St1 will implement its cost-efficient business model in Norway. After achieving efficiency improvements and synergy benefits, it is estimated that St1 Nordic group will surpass EUR 150 million in EBITDA. The acquisition will be financed mainly by existing financial instruments and partly by new facilities. St1 Nordic will also receive equity financing from its owners. When implemented, the business acquisition will bring the group's gearing ratio close to 120 %.

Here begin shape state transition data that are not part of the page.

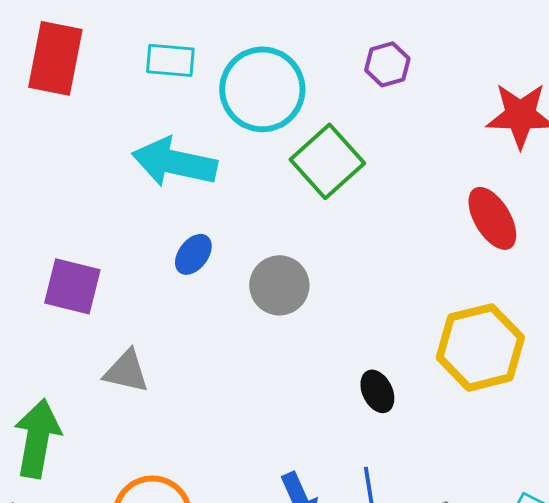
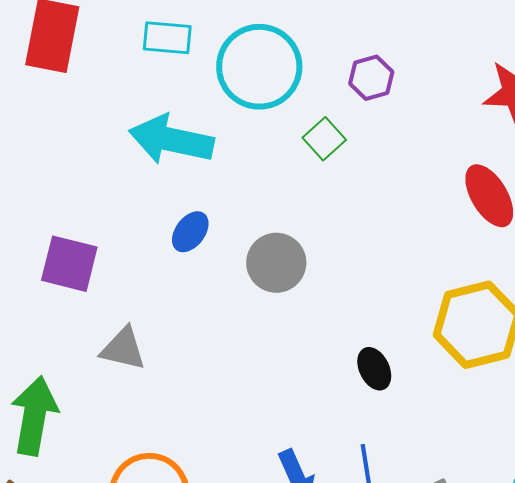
purple hexagon: (387, 64) -> (371, 78), moved
green square: (327, 161) -> (324, 139), size x0.6

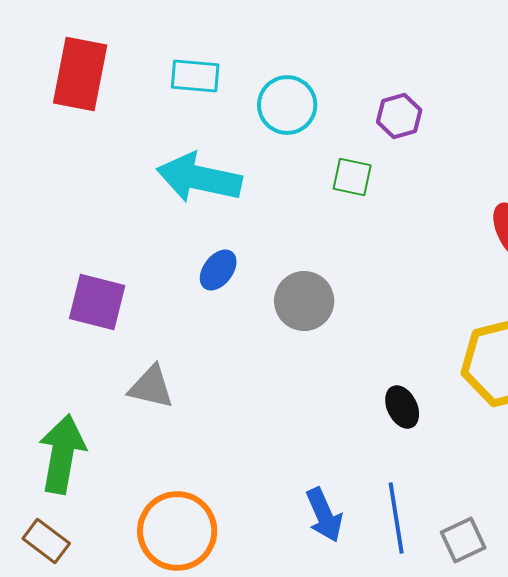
cyan circle: (259, 67) -> (287, 105), size x0.7
green square: (324, 139) -> (352, 177), turned -36

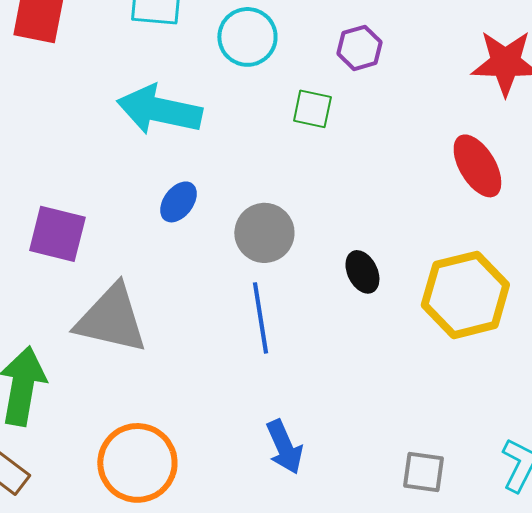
gray triangle: (151, 387) -> (111, 319), size x1.6
black ellipse: (402, 407) -> (362, 272), moved
blue line: (396, 518) -> (260, 318), moved
gray square: (463, 540) -> (423, 472), turned 33

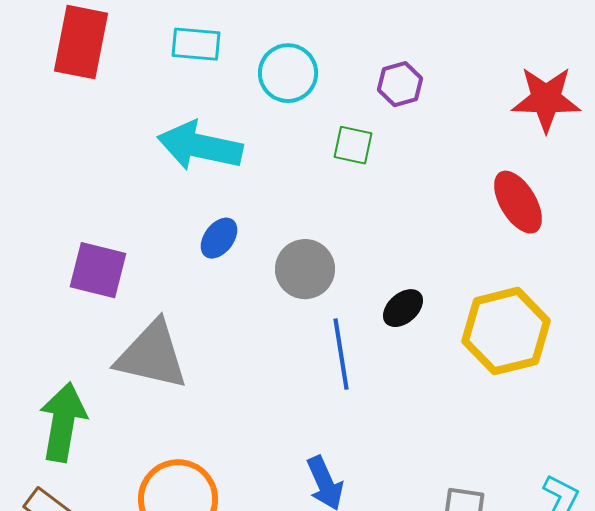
black ellipse: (362, 272) -> (403, 308), turned 75
blue line: (260, 318) -> (341, 354), moved

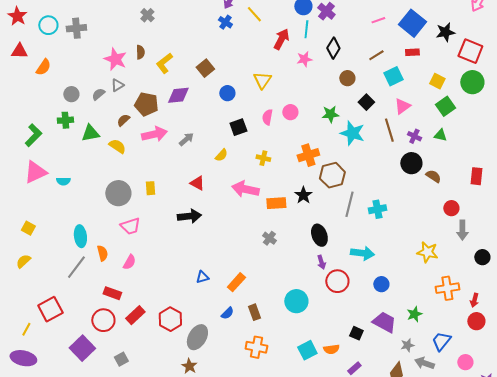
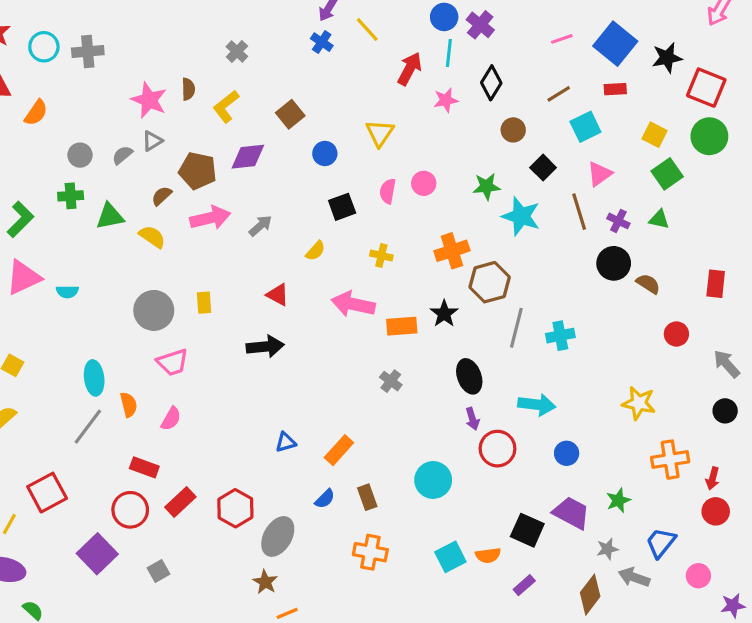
gray cross: (147, 15) -> (237, 51), moved
gray arrow: (462, 230) -> (727, 364), moved, turned 138
black square: (356, 333) -> (527, 530), size x1.5

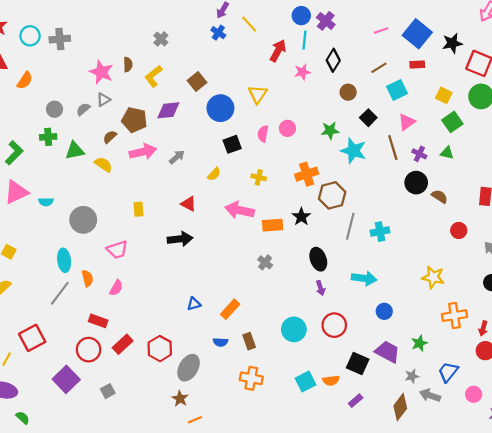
blue circle: (325, 153) -> (220, 108), size x1.6
gray circle: (154, 310) -> (83, 220), moved
red circle: (498, 449) -> (334, 325), moved
blue semicircle: (325, 499) -> (220, 342), turned 48

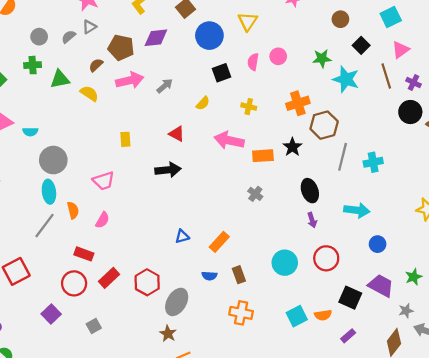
gray circle: (83, 220) -> (53, 160), moved
purple square: (66, 379) -> (51, 314), size x0.7

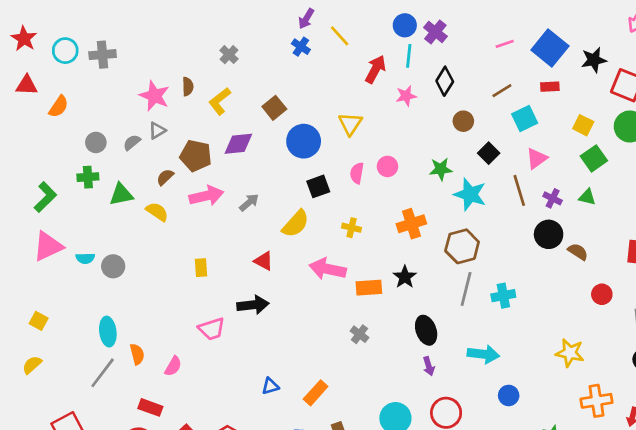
yellow semicircle: (203, 103) -> (296, 224), size x1.6
brown hexagon: (324, 125) -> (462, 246), moved
gray circle: (53, 160) -> (113, 266), moved, size x0.7
pink trapezoid: (104, 181) -> (212, 329), moved

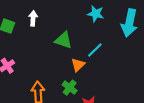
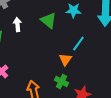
green triangle: (63, 40) -> (48, 20), moved, turned 30

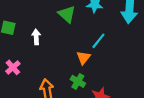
white arrow: (17, 24) -> (36, 37), moved

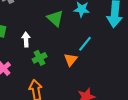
green cross: (78, 81) -> (40, 58), moved, turned 32

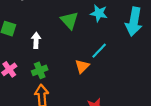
green cross: (40, 58) -> (40, 70), moved

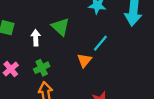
green triangle: (70, 20) -> (60, 27), moved

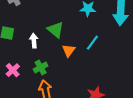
orange triangle: (84, 60) -> (69, 50), moved

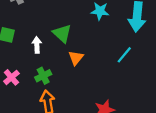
cyan line: (92, 43) -> (124, 55), moved

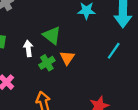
green cross: (43, 76) -> (47, 63), moved

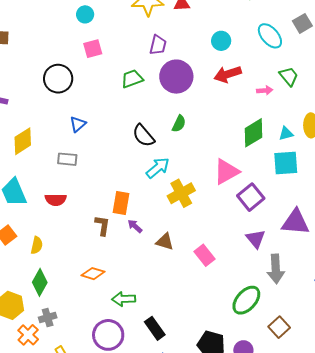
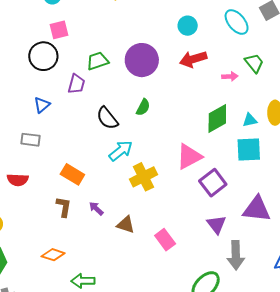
purple trapezoid: (158, 45) -> (76, 84), moved
black circle: (58, 79) -> (43, 56), moved
orange rectangle: (121, 203) -> (72, 174), moved, turned -70

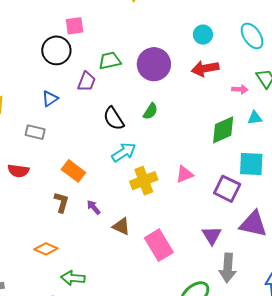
cyan triangle: (250, 120) -> (255, 118), moved
pink triangle: (189, 157) -> (185, 174), moved, size x0.7
purple square: (213, 183) -> (227, 189), moved, turned -32
pink rectangle: (165, 240) -> (159, 245), size x1.4

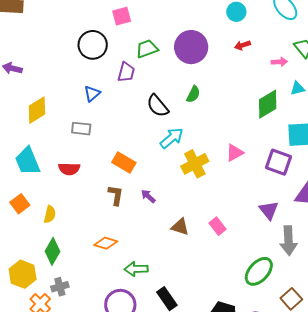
pink square: (75, 26) -> (122, 16), moved
red arrow: (205, 68) -> (242, 45), size x0.6
brown triangle: (121, 226) -> (180, 227), moved
pink rectangle: (159, 245) -> (218, 226), size x0.6

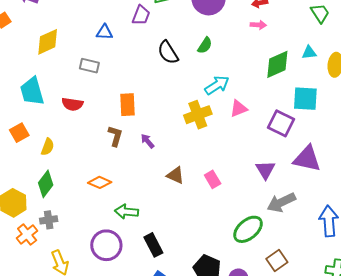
pink arrow: (279, 62) -> (258, 25), moved
blue triangle: (92, 94) -> (104, 32), turned 36
cyan arrow: (172, 138) -> (217, 85), moved
orange rectangle: (124, 163) -> (127, 105), turned 50
gray arrow: (289, 241) -> (281, 202), turned 60

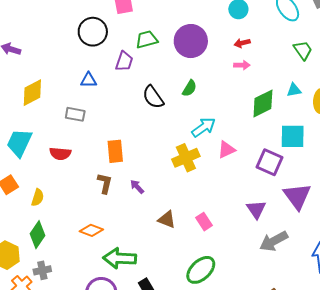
cyan trapezoid: (32, 91) -> (19, 143), turned 44
purple triangle: (307, 159) -> (297, 196), turned 44
green arrow: (126, 212) -> (120, 258), size x1.4
green ellipse: (248, 229) -> (201, 270), moved

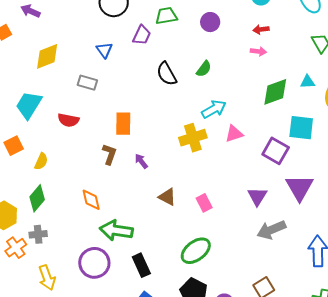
purple circle: (191, 41) -> (210, 22), size x0.6
blue triangle: (89, 80) -> (104, 50), turned 48
orange diamond: (91, 230) -> (91, 200), turned 50

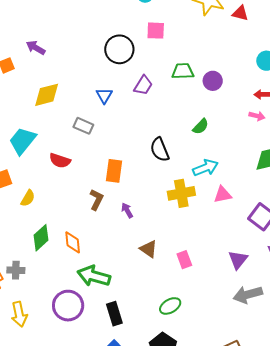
green trapezoid: (166, 16) -> (183, 71), moved
black semicircle: (167, 74) -> (160, 150), moved
green diamond: (37, 198) -> (41, 238), moved
green ellipse: (196, 251) -> (170, 306), size x0.7

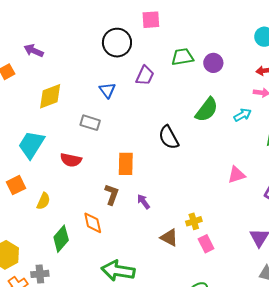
green semicircle: (201, 127) -> (207, 110), size x1.5
cyan arrow: (205, 168) -> (243, 115), moved, size x0.7
yellow cross: (181, 193) -> (194, 221), moved, size x0.6
orange diamond: (73, 242) -> (93, 223), moved

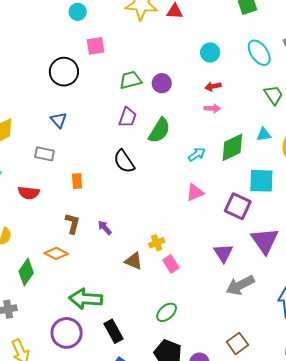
purple trapezoid: (145, 76) -> (128, 117), moved
cyan arrow: (243, 115) -> (197, 154), moved
orange rectangle: (126, 164) -> (77, 181), moved, size x0.7
orange diamond: (93, 223) -> (56, 253), turned -45

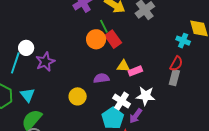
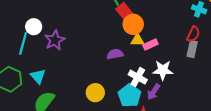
orange circle: (96, 39) -> (133, 24), moved
yellow circle: (78, 96) -> (95, 93), moved

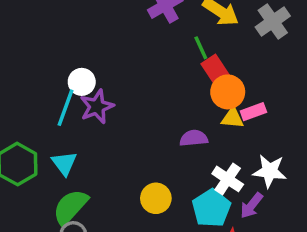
white circle: (34, 27) -> (82, 82), moved
cyan line: (23, 43) -> (66, 108), moved
pink rectangle: (150, 44) -> (253, 112), moved

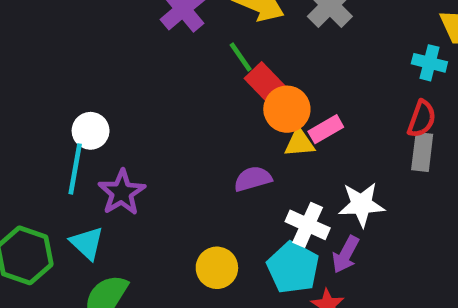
purple star: (97, 107) -> (122, 192), moved

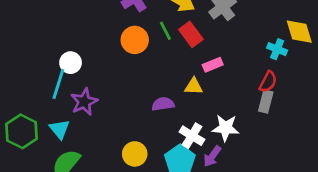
red rectangle: (266, 84) -> (191, 34), moved
orange circle: (287, 109) -> (135, 40), moved
pink rectangle: (326, 129) -> (213, 65), moved

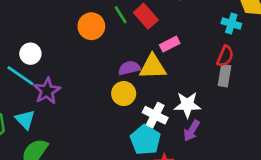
cyan line: (58, 84) -> (20, 76), turned -68
yellow triangle: (194, 86) -> (153, 67), size x1.5
purple semicircle: (163, 104) -> (129, 68), moved
yellow circle: (135, 154) -> (124, 94), moved
purple arrow: (212, 156) -> (192, 131), moved

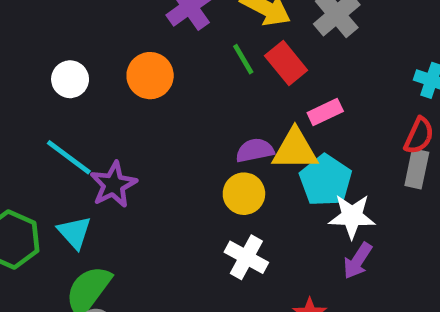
orange circle: (91, 26) -> (150, 76), moved
white circle: (30, 54) -> (70, 79), moved
white cross: (155, 115) -> (246, 257), moved
cyan pentagon: (145, 140) -> (326, 180), moved

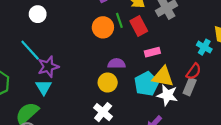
orange circle: (150, 76) -> (103, 27), moved
yellow triangle: (295, 150) -> (163, 77), moved
white star: (352, 216) -> (167, 95), moved
cyan triangle: (74, 232) -> (44, 87), moved

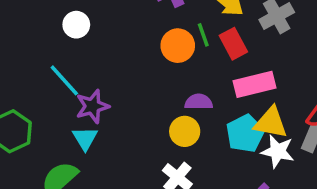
pink rectangle: (152, 52) -> (255, 84), size x1.6

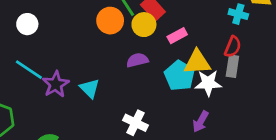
pink rectangle: (255, 84) -> (177, 36), size x0.6
yellow circle: (185, 131) -> (144, 25), moved
cyan triangle: (85, 138) -> (90, 88), moved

“Our Nordic growth strategy is based on a strong station network in all countries in which we operate. By expanding, we want to attain adequate volumes and scale to our business, in order to strengthen operational profitability. The acquisition of Shell’s Norwegian downstream company supports our strategic objective of becoming the leading producer and seller of CO2-aware energy, because the retail sale of liquid fuels enables substantial investments in our renewable energy projects,” says Kim Wiio, CEO of St1 Nordic.

St1 Nordic Oy

St1 Nordic focuses on fuels marketing activities in Finland, Sweden and Norway and on renewable energy solutions such as waste-based ethanol fuels and industrial wind power.

St1 Nordic’s annual turnover increased to almost 4 billion euros as the transfer of all fuels marketing business from St1 Group to St1 Nordic was completed in 2014. The sister group St1 Group now focuses on oil refining.